The evolution of the fibroblast growth factor ( FGF )– FGF receptor ( FGFR ) signalling system has closely followed that of multicellular organisms. The abilities of nine FGF s ( FGF ‐1 to FGF ‐9; examples of FGF subfamilies 1, 4, 7, 8, and 9) and seven FGFR s or isoforms ( FGFR 1b, FGFR 1c, FGFR 2b, FGFR 2c, FGFR 3b, FGFR 3c, and FGFR 4) to support signalling in the presence of heparin, a proxy for the cellular heparan sulfate coreceptor, were assembled into a network. A connection between two FGFR s was defined as their mutual ability to signal with a particular FGF . The network contained a core of four receptors ( FGFR 1c, FGFR 2c, FGFR 3c, and FGFR 4) with complete connectivity and high redundancy.
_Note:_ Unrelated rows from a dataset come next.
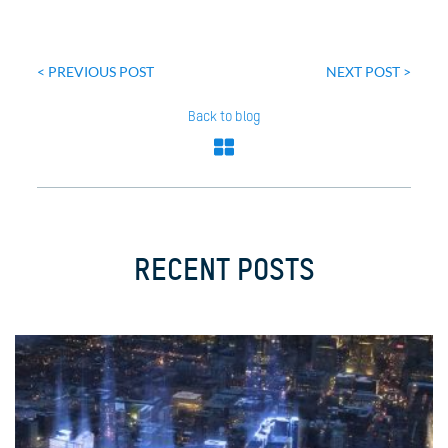
Post
navigation
< PREVIOUS POST
NEXT POST >
Back to blog
RECENT POSTS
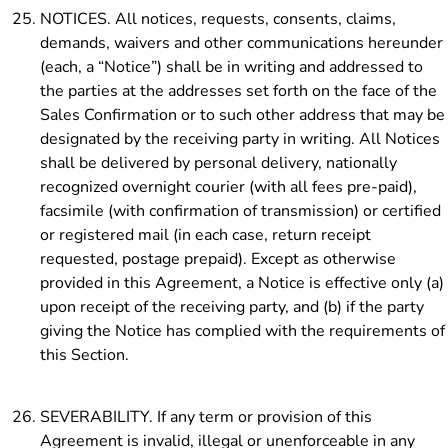
NOTICES. All notices, requests, consents, claims,
demands, waivers and other communications hereunder
(each, a “Notice”) shall be in writing and addressed to
the parties at the addresses set forth on the face of the
Sales Confirmation or to such other address that may be
designated by the receiving party in writing. All Notices
shall be delivered by personal delivery, nationally
recognized overnight courier (with all fees pre-paid),
facsimile (with confirmation of transmission) or certified
or registered mail (in each case, return receipt
requested, postage prepaid). Except as otherwise
provided in this Agreement, a Notice is effective only (a)
upon receipt of the receiving party, and (b) if the party
giving the Notice has complied with the requirements of
this Section.
SEVERABILITY. If any term or provision of this
Agreement is invalid, illegal or unenforceable in any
Analysis of the wider network indicated that neither FGF ‐3 nor FGF ‐7 was well connected to this core of four receptors, and that divergence of a precursor of FGF subgroups 1, 4 and 9 from FGF subgroup 8 may have allowed expansion from a three‐member FGFR core signalling system to the four‐member core network. This increases by four‐fold the number of possible signalling combinations. Synchrotron radiation CD spectra of the FGF s with heparin revealed no overall common structural change, suggesting the existence of distinct heparin‐binding sites throughout the FGF s. The approach provides a potential method of identifying agents capable of influencing particular FGF – FGFR combinations, or areas of the signalling network, for experimental or therapeutic purposes.